Description: Bella is new and just moved to Chicago. When she meets Edward, life is never going to be the same ever again. What will happen when disaster strikes and Bella is left to cope? all human!! and lemon if you guys want!

ok, well this is just something that came to me while i was taking a shower a couple of hours ago. Based a little off the book Kissed by an Angel by Elizabeth Chandler. Made for Edward and Bella.

well i hope you like!


Sing Me to Sleep

Introduction: Life

There are many definitions of life.

Life: noun. A living being.

Life: noun. animation; liveliness; spirit.

It's cruel to think about the different definitions of life for me after what has happened. It will never again be the same as it was before. Nothing will ever be the same now. Before, there was meaning to the days- reasons to get up in the morning, to do the usual routine, to eat meals, to do anything.

Now that was all gone. Now, I was left with the past and what was. My friends may have been right when they said things were happening too fast. But I didn't care. Maybe I should have listened to them. It might have been easier for me to endure this pain. It wouldn't be so intense, and maybe I'd be able to actually breathe. Then again, if I had, then I wouldn't have the memories I do. I wouldn't have the happiest moments of my life.

Now that everything I lived for was gone, what should I live for? Nothing seemed important enough to me. I go through the daily motions, but that's it. Inside, I cry. Inside, where my heart once existed, there is an empty hollowness. It's like a thirst I cannot quench, a need that will never be fulfilled. It was a pain where no matter where I went or what I did, it would always be right there with me, never to let me forget.

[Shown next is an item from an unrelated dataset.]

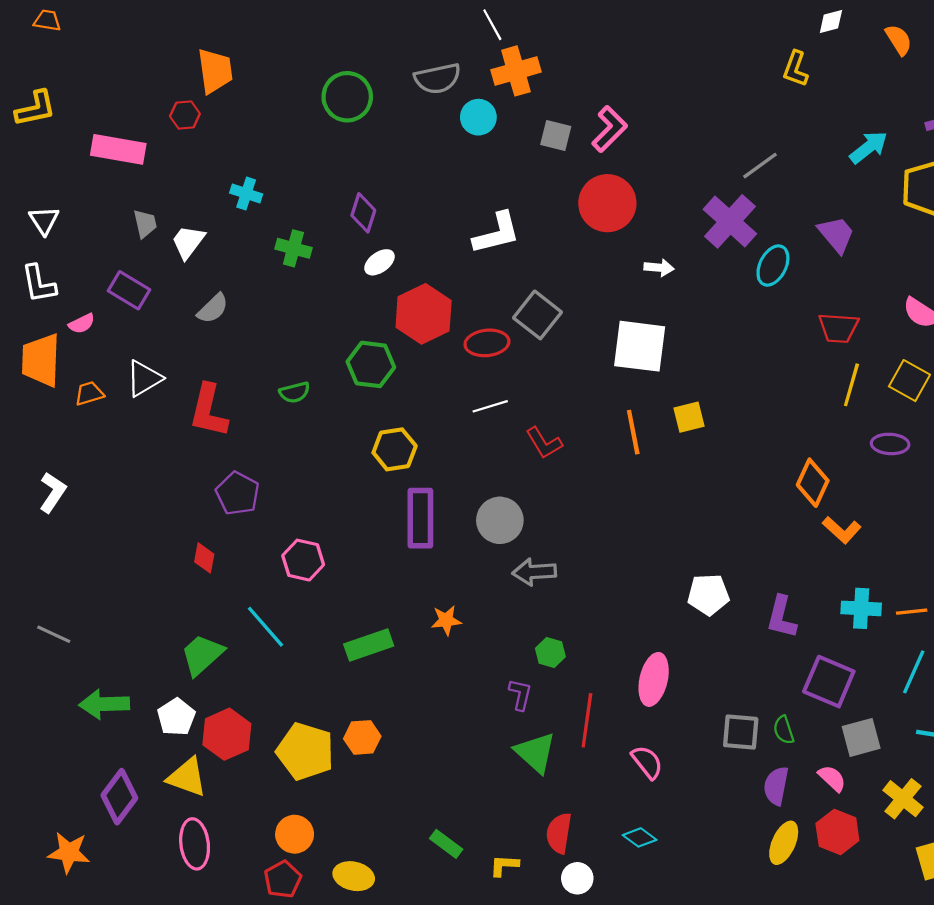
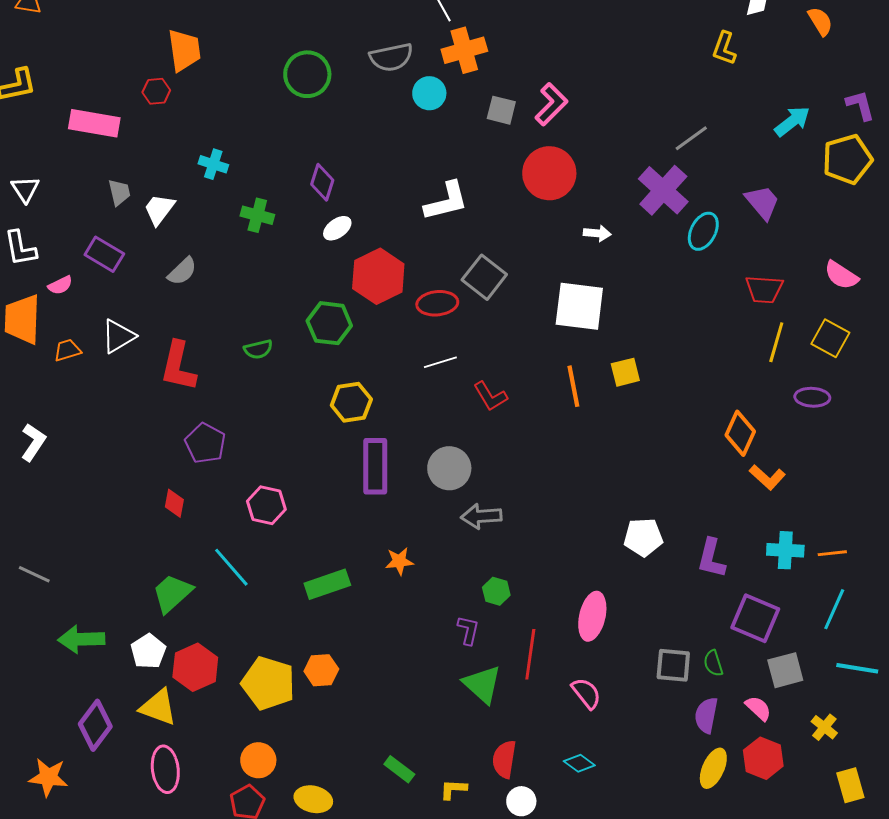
yellow cross: (903, 799) -> (824, 727), size x0.7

I lay in bed with my eyes scrunched as tight as they can go. My legs were curled into me in a fetal position, my arms securely locked around them. When I wasn't at school, this is how I would spend my time. Through my closed eyes, I'd try to escape the endless agony that was always pounding through me. I tried to think of nothing. I focused on a blank wall; a wall where shadows consumed it, shrouding it in darkness.

My breathing would be in short, shallow pants. It hurt in my lungs like a physical aching to respire. Never was I allowed a chance to intake a breath of relief, for every time I inhaled, I was reminded of what happened. Reminded of how I was still breathing when I shouldn't be.

I was glad that I kept my blinds firmly shut and my light off. My room was in complete darkness and for that I was thankful. No light shown anywhere in the room, there was no light for me to see. For this I was thankful. Darkness had become my ally because when I saw light, it is forever associated with happiness, which I can't endure anymore.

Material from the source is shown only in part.